Monday, 26 August 2013

Victorious Festival 2013 - Review

With festival ticket prices continually rising and becoming unaffordable for many, Portsmouth’s Victorious Festival provided a low budget alternative at only £15 a ticket per day for adults and £5 for children. Set against the backdrop of a historic dockyard which includes HMS Victory the site provided for an unique and unusual festival location. Breaking More Waves took to the cobbles, concrete and tarmac by the sea to experience the second day of the event.

Here’s our review of Victorious Festival 2013, or rather.....

Some Things We Learnt At Victorious Festival 2013 (Day 2 – Sunday)

1. One of the stars of the show was The Mary Rose.

Not a new up and coming indie band, but Henry VIII’s tudor flagship that sank just off the shores of Portsmouth on the 19 July 1545 and was raised from the seabed over 400 years later.

Not only did your value ticket allow you to watch music, enjoy boutique and vintage shopping stalls, a kids area and a real ale festival but it also gave access to the historic dockyards visitor attractions such as the HMS Victory, the HMS Warrior and the newly opened Mary Rose museum, which we spent a couple of hours in the morning exploring.
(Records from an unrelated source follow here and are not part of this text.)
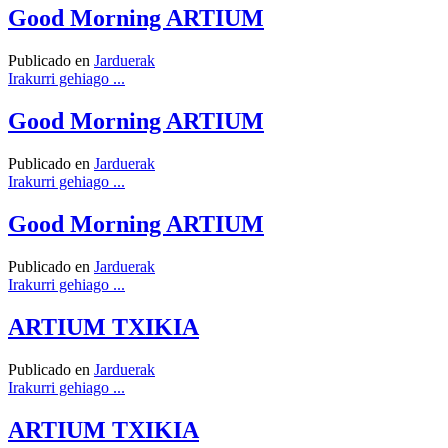
Good Morning ARTIUM
Publicado en
Jarduerak
Irakurri gehiago ...
Good Morning ARTIUM
Publicado en
Jarduerak
Irakurri gehiago ...
Good Morning ARTIUM
Publicado en
Jarduerak
Irakurri gehiago ...
ARTIUM TXIKIA
Publicado en
Jarduerak
Irakurri gehiago ...
ARTIUM TXIKIA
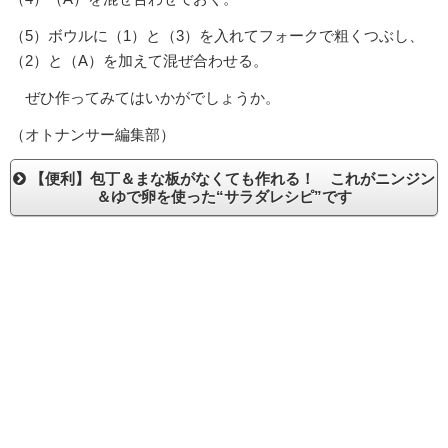
（5）ボウルに（1）と（3）を入れてフォークで粗くつぶし、
（2）と（A）を加えて混ぜ合わせる。
ぜひ作ってみてはいかがでしょうか。
（オトナンサー編集部）
【便利】包丁＆まな板がなくても作れる！ これがニンジン
＆ゆで卵を使った“サラダレシピ”です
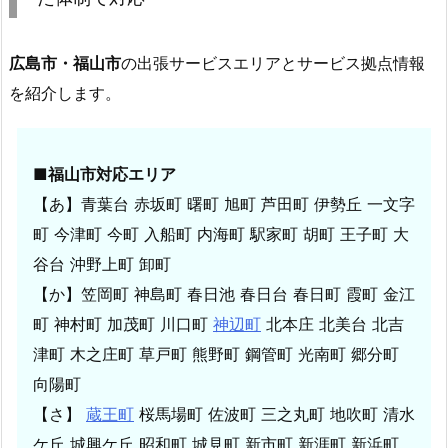
作
成
広島市・
福山市
の出張サービスエリアとサービス拠点情報
5.
3.
を紹介します。
広
島
県
■福山市対応エリア
福
【あ】青葉台 赤坂町 曙町 旭町 芦田町 伊勢丘 一文字
山
町 今津町 今町 入船町 内海町 駅家町 胡町 王子町 大
市
谷台 沖野上町 卸町
ス
【か】笠岡町 神島町 春日池 春日台 春日町 霞町 金江
ズ
キ
町 神村町 加茂町 川口町
神辺町
北本庄 北美台 北吉
ア
津町 木之庄町 草戸町 熊野町 鋼管町 光南町 郷分町
ル
向陽町
ト
【さ】
蔵王町
桜馬場町 佐波町 三之丸町 地吹町 清水
（2
ケ丘 城興ケ丘 昭和町 城見町 新市町 新涯町 新浜町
The elliptical shaped building gave access to view the impressively preserved skeleton of the famous ships hull in a dark haunting atmosphere, that echoed the experience of being on board the ship itself. With three interlinked floor plates giving sight of not only the carcass of the Mary Rose but the incredible treasures that were painstakingly recovered from the sea bed the visit to the museum was worth the ticket price of the festival alone.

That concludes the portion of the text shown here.